■ Work order:
Which lines of the listing hold the string "intolerância"? Show each of them.

■ Given records:
..............................

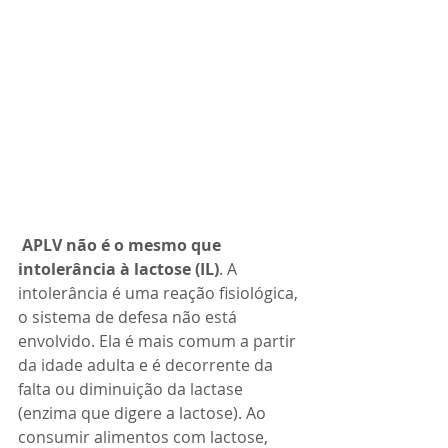
APLV não é o mesmo que 
intolerância à lactose (IL)
.
A 
intolerância é uma reação fisiológica, 
o sistema de defesa não está 
envolvido. Ela é mais comum a partir 
da idade adulta e é decorrente da 
falta ou diminuição da lactase 
(enzima que digere a lactose). Ao 
consumir alimentos com lactose, 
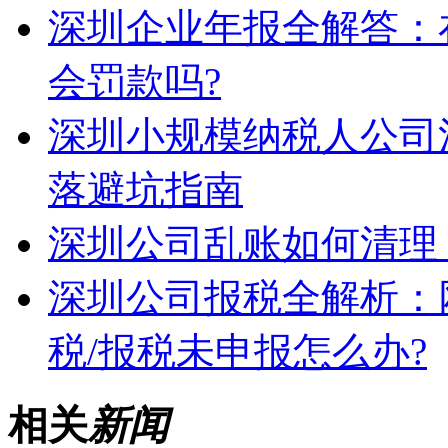
深圳企业年报全解答：
会罚款吗?
深圳小规模纳税人公司
落避坑指南
深圳公司乱账如何清理
深圳公司报税全解析：
税/报税未申报怎么办?
相关
新闻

..............................

■ Exercise response:
intolerância à lactose (IL)
intolerância é uma reação fisiológica, 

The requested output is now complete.